3 min Security

OpenAI: the risk of prompt injection may never disappear

OpenAI: the risk of prompt injection may never disappear

OpenAI states that prompt injection will probably never disappear completely, but that a proactive and rapid response can significantly reduce the risk.

The company reported this in an explanation of its security approach to AI agents such as ChatGPT Atlas. According to OpenAI, this is a structural challenge within AI security, comparable to online fraud and social engineering, in which attackers continue to adapt to new defensive measures. The company therefore expects to continue working actively on this for years to come.

This assessment is not unique. According to TechCrunch, the UK’s National Cyber Security Centre also recently warned that prompt injection attacks on generative AI may never be completely preventable. The British cyber authority advises organizations to focus on limiting risk and impact, rather than expecting the problem to be completely solved. This positions prompt injection as a fundamental challenge for AI systems operating on the open web.
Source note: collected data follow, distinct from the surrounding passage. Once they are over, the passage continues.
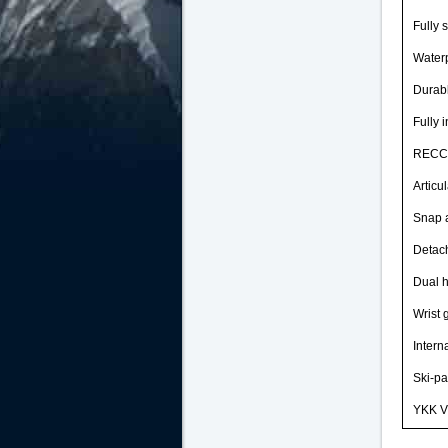
Fully 
Waterp
Durab
Fully 
RECCO
Articu
Snap 
Detac
Dual 
Wrist 
Intern
Ski-pa
YKK Vi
Prompt injection is an attack technique in which malicious instructions are hidden in content processed by an AI agent, such as emails or web pages. The agent may consider these instructions to be legitimate and follow them, causing its behavior to be redirected. As a result, the agent acts in the interests of the attacker rather than the user.

Additional layer of threat

For browser-based agents such as ChatGPT Atlas, this means an additional layer of threat on top of existing web security risks. The agent can independently open web pages, read emails, and perform actions. A malicious email with hidden instructions can therefore become part of a workflow without being noticed, for example when a user asks to process or summarize emails. This can lead to data leaks or other undesirable actions.

According to OpenAI, this is just one example of a broader problem. The versatility of agents also increases the attack surface. During their work, they may encounter untrustworthy input via emails, attachments, shared documents, social media, and websites. Because agents can perform many of the same actions as users themselves, the impact of a successful attack can be significant.

Other parties also recognize that prompt injection is not a temporary problem. TechCrunch points out that Brave previously stated that indirect prompt injection poses a systematic challenge for AI browsers, including solutions from competitors such as Perplexity. In addition, companies such as Anthropic and Google emphasize that defense is only possible with layered security and continuous stress testing. OpenAI shares this view, but with its automated attacker, it has opted for intensive use of reinforcement learning.

OpenAI is strongly committed to automated attack detection. The company uses a specially trained AI attacker that actively searches for new prompt injection attacks on agents in production environments using reinforcement learning. Through repeated simulations, this attacker learns to identify vulnerabilities before they are exploited in practice.